From Portland: a Henry Miller moment
My friend B, a professor of literature at a respectable California university, says he cannot teach Henry Miller to his MFA students, that in this #metoo moment he would probably lose his job if he did so.
I mentioned this to Thomas Fuller, who knows the professor by name but not as well as I know him.

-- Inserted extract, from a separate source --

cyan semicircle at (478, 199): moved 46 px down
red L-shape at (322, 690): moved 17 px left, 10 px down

Fuller was not happy to hear the news.
"Henry Miller wrote a book America needs now more than ever," Fuller said--The Air Conditioned Nightmare. "Ok, so he was a busybody, a card carrying misogynist, a profiteer who milked changing sexual mores..."

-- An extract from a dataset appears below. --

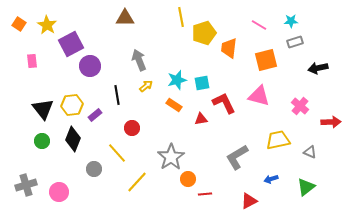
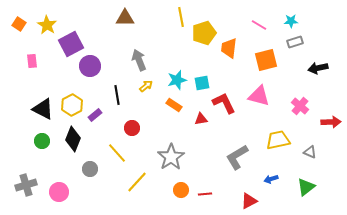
yellow hexagon at (72, 105): rotated 20 degrees counterclockwise
black triangle at (43, 109): rotated 25 degrees counterclockwise
gray circle at (94, 169): moved 4 px left
orange circle at (188, 179): moved 7 px left, 11 px down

I thought I'd have to tranquilize Fuller, make him a morning martini or tempt him with the new vape pen I'd purchased at the cannabis factory on Burnside, the kind that plugs into an Apple MacBook Pro when the battery's diminished.
Fuller babbled on: the fluorocarbons released from Miller's book were just as important as the fluorocarbons released from Rachel Carson's The Silent Spring; that Miller's journalism was sacrosanct, goddammit; yes, the novels were flawed, having been condemmned by no less a poet than Wallace Stevens as being "prolix", but the vision in Miller's journalism was lacerating and remains so...
Fuller's little rant caused me to consider re-reading The Air Conditioned Nightmare, a book I'd first read in the early 1970's, even with the caveat I'd created from myself that I only read classics from this point forward. Portland's a good book town; I suppose I could pick the book up at Powell's or, even better at Mother Foucault's Bookshop, 523 SE Morrison St.